CHAPITRE I : LA GENESE

Les renseignements que nous possédons sur la vie et l’élaboration de l’oeuvre de Vauvenargues sont relativement pauvres. L’écrivain reste lui-même silencieux sur certaines étapes de son existence ce qui intrigue une critique désireuse d’en savoir plus sur l’expérience de l’homme afin d’expliquer le cheminement du moraliste et de son oeuvre. La courte vie de Vauvenargues a été marquée par des conflits, des déceptions et une ambition avortée ; mais, en 1857, avec la publication d’une partie de sa correspondance, nous découvrons un Vauvenargues familier du marquis de Mirabeau 2 et interlocuteur du déjà si célèbre Voltaire : une telle destinée incite à la mythification. L’oeuvre a été continuellement augmentée de textes inédits ou retranchés par l’auteur lui-même. Ces additions introduisent des divergences et des contradictions dans les idées de l’écrivain, révèlent plusieurs influences, et offrent un ensemble de textes de diverses formes mais toutes brèves et impersonnelles comme la maxime, le portrait ou le dialogue. Malgré cette apparente impersonnalité, conséquence du caractère fragmenté de l’oeuvre et des formes choisies par l’écrivain, de nombreuses réflexions du moraliste renvoient à des événements de la vie de l’homme. Nous sommes donc confrontés à une oeuvre inachevée qui semble révélatrice d’une vie souvent méconnue.

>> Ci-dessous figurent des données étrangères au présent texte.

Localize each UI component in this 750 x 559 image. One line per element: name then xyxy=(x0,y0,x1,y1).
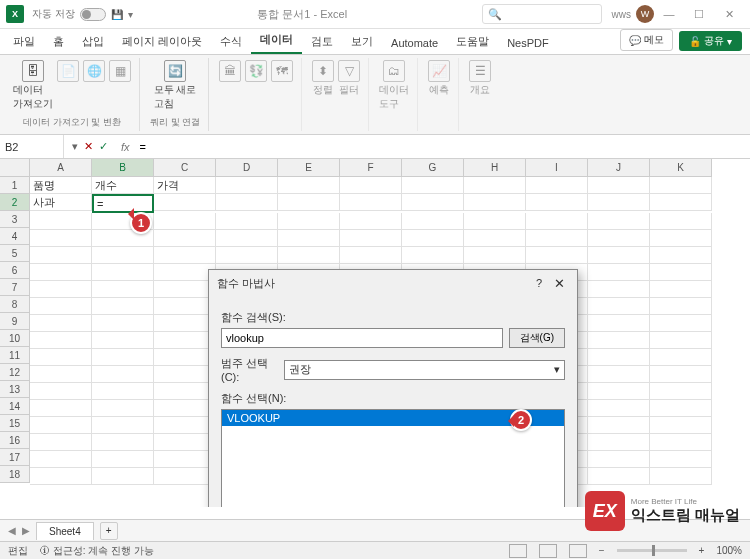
cell[interactable] xyxy=(92,281,154,298)
cell[interactable] xyxy=(154,434,216,451)
prev-sheet-icon[interactable]: ◀ xyxy=(8,525,16,536)
cell[interactable] xyxy=(650,383,712,400)
cell[interactable] xyxy=(92,434,154,451)
cell[interactable] xyxy=(402,247,464,264)
cell[interactable] xyxy=(588,417,650,434)
cell[interactable] xyxy=(464,247,526,264)
cell[interactable] xyxy=(650,451,712,468)
zoom-in-button[interactable]: + xyxy=(699,545,705,556)
cell[interactable] xyxy=(650,194,712,211)
cell[interactable] xyxy=(30,264,92,281)
zoom-slider[interactable] xyxy=(617,549,687,552)
cell[interactable] xyxy=(402,213,464,230)
cell[interactable] xyxy=(650,213,712,230)
cell[interactable] xyxy=(402,230,464,247)
row-header[interactable]: 3 xyxy=(0,211,30,228)
cell[interactable] xyxy=(92,332,154,349)
spreadsheet-grid[interactable]: ABCDEFGHIJK 123456789101112131415161718 … xyxy=(0,159,750,507)
cell[interactable] xyxy=(30,213,92,230)
tab-home[interactable]: 홈 xyxy=(44,29,73,54)
data-tools-button[interactable]: 🗂데이터 도구 xyxy=(379,60,409,111)
cell[interactable] xyxy=(464,194,526,211)
cell[interactable] xyxy=(588,194,650,211)
cell[interactable] xyxy=(30,349,92,366)
share-button[interactable]: 🔓 공유 ▾ xyxy=(679,31,742,51)
cell[interactable]: 가격 xyxy=(154,177,216,194)
cell[interactable] xyxy=(588,177,650,194)
row-header[interactable]: 6 xyxy=(0,262,30,279)
column-header[interactable]: H xyxy=(464,159,526,177)
cell[interactable] xyxy=(278,194,340,211)
close-button[interactable]: ✕ xyxy=(714,8,744,21)
enter-icon[interactable]: ✓ xyxy=(99,140,108,153)
cell[interactable] xyxy=(588,383,650,400)
cell[interactable] xyxy=(650,366,712,383)
cell[interactable] xyxy=(92,383,154,400)
cell[interactable]: 개수 xyxy=(92,177,154,194)
cell[interactable] xyxy=(588,264,650,281)
row-header[interactable]: 4 xyxy=(0,228,30,245)
cell[interactable] xyxy=(650,230,712,247)
cell[interactable] xyxy=(588,468,650,485)
cell[interactable] xyxy=(154,383,216,400)
cell[interactable] xyxy=(340,194,402,211)
row-header[interactable]: 5 xyxy=(0,245,30,262)
cell[interactable] xyxy=(650,177,712,194)
cell[interactable] xyxy=(526,230,588,247)
cell[interactable] xyxy=(30,383,92,400)
row-headers[interactable]: 123456789101112131415161718 xyxy=(0,177,30,483)
comments-button[interactable]: 💬 메모 xyxy=(620,29,673,51)
row-header[interactable]: 9 xyxy=(0,313,30,330)
column-header[interactable]: F xyxy=(340,159,402,177)
column-header[interactable]: G xyxy=(402,159,464,177)
column-header[interactable]: E xyxy=(278,159,340,177)
fx-icon[interactable]: fx xyxy=(116,141,135,153)
cell[interactable] xyxy=(588,247,650,264)
column-header[interactable]: K xyxy=(650,159,712,177)
row-header[interactable]: 8 xyxy=(0,296,30,313)
cell[interactable] xyxy=(650,264,712,281)
cell[interactable] xyxy=(526,213,588,230)
row-header[interactable]: 15 xyxy=(0,415,30,432)
cancel-icon[interactable]: ✕ xyxy=(84,140,93,153)
cell[interactable] xyxy=(588,349,650,366)
cell[interactable] xyxy=(278,247,340,264)
select-all-corner[interactable] xyxy=(0,159,30,177)
column-header[interactable]: I xyxy=(526,159,588,177)
cell[interactable] xyxy=(92,417,154,434)
row-header[interactable]: 14 xyxy=(0,398,30,415)
cell[interactable] xyxy=(464,213,526,230)
column-headers[interactable]: ABCDEFGHIJK xyxy=(30,159,712,177)
category-select[interactable]: 권장 ▾ xyxy=(284,360,565,380)
cell[interactable] xyxy=(464,230,526,247)
row-header[interactable]: 16 xyxy=(0,432,30,449)
tab-layout[interactable]: 페이지 레이아웃 xyxy=(113,29,211,54)
toggle-switch-icon[interactable] xyxy=(80,8,106,21)
sheet-tab[interactable]: Sheet4 xyxy=(36,522,94,540)
next-sheet-icon[interactable]: ▶ xyxy=(22,525,30,536)
cell[interactable] xyxy=(92,298,154,315)
cell[interactable] xyxy=(154,281,216,298)
row-header[interactable]: 11 xyxy=(0,347,30,364)
cell[interactable] xyxy=(154,400,216,417)
column-header[interactable]: A xyxy=(30,159,92,177)
save-icon[interactable]: 💾 xyxy=(111,9,123,20)
cell[interactable] xyxy=(216,230,278,247)
help-icon[interactable]: ? xyxy=(529,277,549,289)
sort-button[interactable]: ⬍정렬 xyxy=(312,60,334,97)
cell[interactable] xyxy=(588,434,650,451)
cell[interactable] xyxy=(278,213,340,230)
cell[interactable] xyxy=(588,332,650,349)
cell[interactable] xyxy=(526,177,588,194)
cell[interactable] xyxy=(464,177,526,194)
cell[interactable] xyxy=(278,177,340,194)
cell[interactable] xyxy=(154,315,216,332)
cell[interactable] xyxy=(92,315,154,332)
cell[interactable] xyxy=(154,417,216,434)
cell[interactable] xyxy=(92,264,154,281)
row-header[interactable]: 1 xyxy=(0,177,30,194)
forecast-button[interactable]: 📈예측 xyxy=(428,60,450,97)
cell[interactable] xyxy=(278,230,340,247)
cell[interactable] xyxy=(650,281,712,298)
cell[interactable] xyxy=(92,468,154,485)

Ces circonstances incitent les biographes à recourir à des hypothèses ou des recoupements entre la vie et l’oeuvre afin d’analyser l’expérience d’un homme dont l’intérêt est d’avoir voulu conseiller et diriger les autres hommes par ses réflexions morales. Ainsi après avoir étudié l’élaboration du mythe, tenté de mettre en évidence les rapports établis entre l’homme et l’oeuvre qui influencent l’interprétation de cette dernière, nous nous intéresserons à l’établissement des textes des éditions successives qui a suscité de nombreuses polémiques. En effet, si l’interprétation de l’oeuvre est fortement dépendante de l’idée que la critique se fait au sujet du moraliste, il semble que l’adjonction des inédits à l’édition initiale a été parfois assujettie à la construction de la personnalité de l’auteur et aux convictions des éditeurs.

Notes
2.

Le marquis de Mirabeau (1715-1789), auteur de l’Ami des hommes, est cousin de Vauvenargues. La partie de leur correspondance, publiée par D.L. Gilbert dans son édition des Oeuvres de Vauvenargues de 1857, s’étend du mois de juillet 1737 au 21 août 1740.